If a pediatric patient has a smaller volume of distribution $V = 5$ L (half the adult value), how does $C_{\max}$ change, and does $t_{\max}$ change? Explain using the structure of the formula.
The inflection point fell at exactly $2\,t_{\max}$ because $k_a = 5k_e$. For a drug with $k_a = 4k_e$, would the inflection still be at $2t_{\max}$? Set up (but do not fully solve) the equation that decides this.
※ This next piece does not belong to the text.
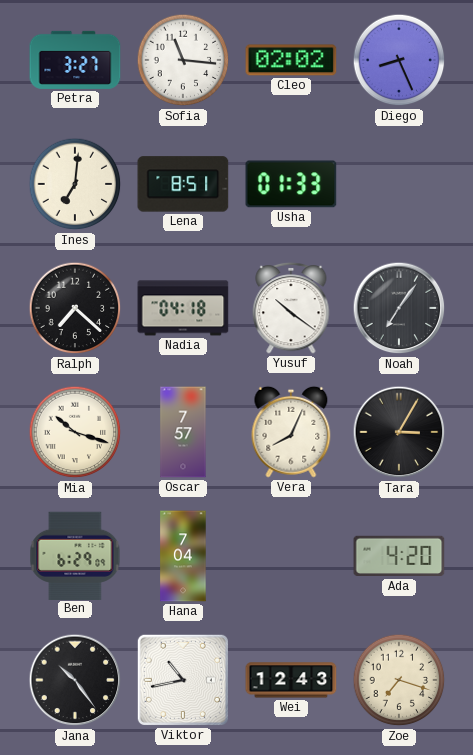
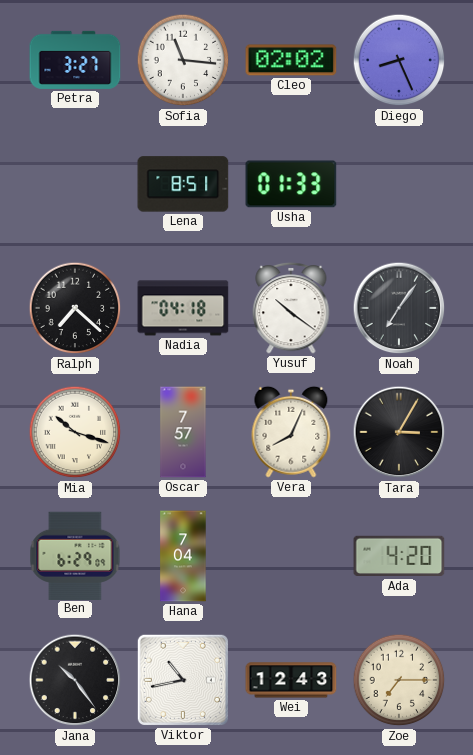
Ines: 7:01 -> none
Zoe: 7:18 -> 7:15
A colleague applies L'Hôpital's rule to $\lim_{t\to\infty} C(t)/e^{-0.2t}$ to study the tail. Is this an indeterminate form? Check before differentiating (recall the §9.8.3 pitfall).

Annotated Reading

Stewart, Calculus: Early Transcendentals (9th ed.), §4.3 and §4.4. The increasing/decreasing test, concavity, and the derivative tests applied to applied functions — the direct analog of the analysis above.
OpenStax Calculus Vol. 1, §4.5 ("Derivatives and the Shape of a Graph"). Free, with worked extrema-and-concavity examples in an applied style.
Rowland & Tozer, Clinical Pharmacokinetics and Pharmacodynamics (4th ed.). The Bateman function and $t_{\max}$/$C_{\max}$ derivations in their native clinical setting — the same calculus, written for pharmacologists.